What you should do> Excluding images, repeat the data exactly as given.

☆ ☆ ☆ ☆

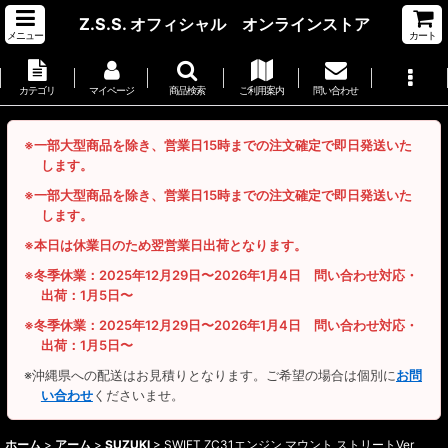
Z.S.S. オフィシャル オンラインストア
メニュー
カート
カテゴリ
マイページ
商品検索
ご利用案内
問い合わせ
※一部大型商品を除き、営業日15時までの注文確定で即日発送いた
します。
※一部大型商品を除き、営業日15時までの注文確定で即日発送いた
します。
※本日は休業日のため翌営業日出荷となります。
※冬季休業：2025年12月29日〜2026年1月4日 問い合わせ対応・
出荷：1月5日〜
※冬季休業：2025年12月29日〜2026年1月4日 問い合わせ対応・
出荷：1月5日〜
※沖縄県への配送はお見積りとなります。ご希望の場合は個別に
お問
い合わせ
くださいませ。
ホーム
>
アーム
>
SUZUKI
>
SWIFT ZC31エンジン マウント ストリートVer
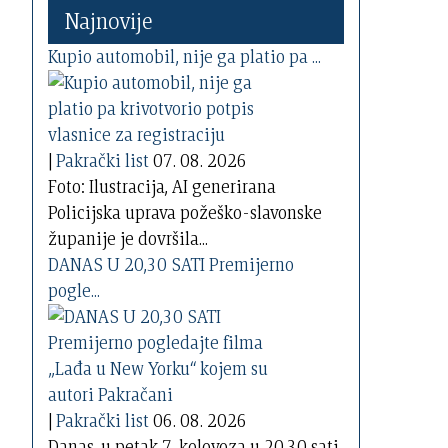
Najnovije
Kupio automobil, nije ga platio pa ...
|
Pakrački list
07. 08. 2026
Foto: Ilustracija, AI generirana
Policijska uprava požeško-slavonske
županije je dovršila...
DANAS U 20,30 SATI Premijerno
pogle...
|
Pakrački list
06. 08. 2026
Danas, u petak 7. kolovoza u 20,30 sati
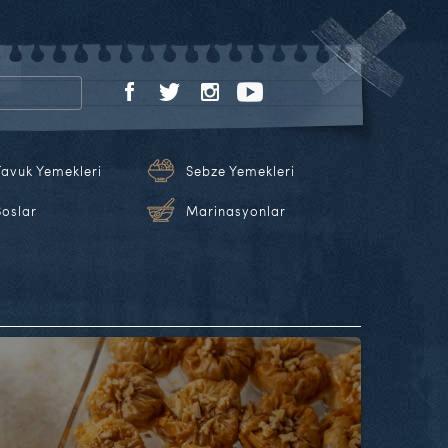
Tavuk Yemekleri
Sebze Yemekleri
Soslar
Marinasyonlar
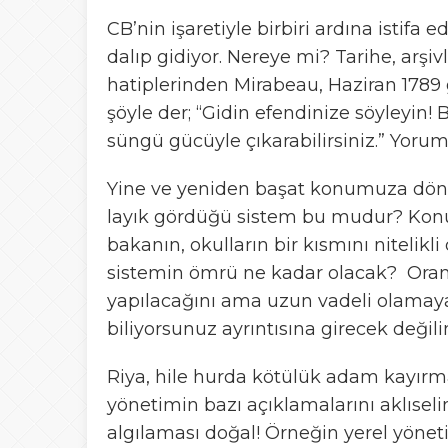
CB’nin işaretiyle birbiri ardına istifa
dalıp gidiyor. Nereye mi? Tarihe, arşivl
hatiplerinden Mirabeau, Haziran 1789
şöyle der; “Gidin efendinize söyleyin! 
süngü gücüyle çıkarabilirsiniz.” Yoru
Yine ve yeniden başat konumuza dönel
layık gördüğü sistem bu mudur? Konuya
bakanın, okulların bir kısmını nitelik
sistemin ömrü ne kadar olacak? Orantı
yapılacağını ama uzun vadeli olamaya
biliyorsunuz ayrıntısına girecek deği
Riya, hile hurda kötülük adam kayırma
yönetimin bazı açıklamalarını aklıseli
algılaması doğal! Örneğin yerel yöneti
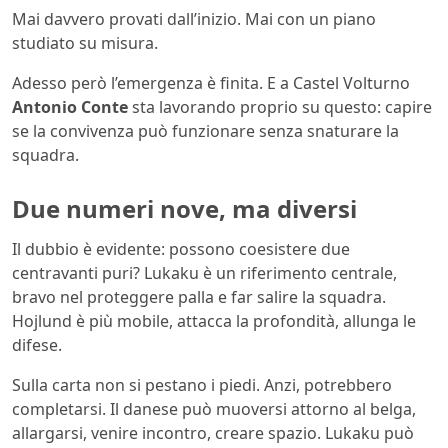
Mai davvero provati dall’inizio. Mai con un piano
studiato su misura.
Adesso però l’emergenza è finita. E a Castel Volturno
Antonio Conte
sta lavorando proprio su questo: capire
se la convivenza può funzionare senza snaturare la
squadra.
Due numeri nove, ma diversi
Il dubbio è evidente: possono coesistere due
centravanti puri? Lukaku è un riferimento centrale,
bravo nel proteggere palla e far salire la squadra.
Hojlund è più mobile, attacca la profondità, allunga le
difese.
Sulla carta non si pestano i piedi. Anzi, potrebbero
completarsi. Il danese può muoversi attorno al belga,
allargarsi, venire incontro, creare spazio. Lukaku può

☆ ☆ ☆ ☆

Exercise output>
Z.S.S. オフィシャル オンラインストア
メニュー
カート
カテゴリ
マイページ
商品検索
ご利用案内
問い合わせ
※一部大型商品を除き、営業日15時までの注文確定で即日発送いた
します。
※一部大型商品を除き、営業日15時までの注文確定で即日発送いた
します。
※本日は休業日のため翌営業日出荷となります。
※冬季休業：2025年12月29日〜2026年1月4日 問い合わせ対応・
出荷：1月5日〜
※冬季休業：2025年12月29日〜2026年1月4日 問い合わせ対応・
出荷：1月5日〜
※沖縄県への配送はお見積りとなります。ご希望の場合は個別に
お問
い合わせ
くださいませ。
ホーム
>
アーム
>
SUZUKI
>
SWIFT ZC31エンジン マウント ストリートVer
Najnovije
Kupio automobil, nije ga platio pa ...
|
Pakrački list
07. 08. 2026
Foto: Ilustracija, AI generirana
Policijska uprava požeško-slavonske
županije je dovršila...
DANAS U 20,30 SATI Premijerno
pogle...
|
Pakrački list
06. 08. 2026
Danas, u petak 7. kolovoza u 20,30 sati
Tavuk Yemekleri
Sebze Yemekleri
Soslar
Marinasyonlar
CB’nin işaretiyle birbiri ardına istifa
dalıp gidiyor. Nereye mi? Tarihe, arşivl
hatiplerinden Mirabeau, Haziran 1789
şöyle der; “Gidin efendinize söyleyin! 
süngü gücüyle çıkarabilirsiniz.” Yoru
Yine ve yeniden başat konumuza dönel
layık gördüğü sistem bu mudur? Konuya
bakanın, okulların bir kısmını nitelik
sistemin ömrü ne kadar olacak? Orantı
yapılacağını ama uzun vadeli olamaya
biliyorsunuz ayrıntısına girecek deği
Riya, hile hurda kötülük adam kayırma
yönetimin bazı açıklamalarını aklıseli
algılaması doğal! Örneğin yerel yöneti
Mai davvero provati dall’inizio. Mai con un piano
studiato su misura.
Adesso però l’emergenza è finita. E a Castel Volturno
Antonio Conte
sta lavorando proprio su questo: capire
se la convivenza può funzionare senza snaturare la
squadra.
Due numeri nove, ma diversi
Il dubbio è evidente: possono coesistere due
centravanti puri? Lukaku è un riferimento centrale,
bravo nel proteggere palla e far salire la squadra.
Hojlund è più mobile, attacca la profondità, allunga le
difese.
Sulla carta non si pestano i piedi. Anzi, potrebbero
completarsi. Il danese può muoversi attorno al belga,
allargarsi, venire incontro, creare spazio. Lukaku può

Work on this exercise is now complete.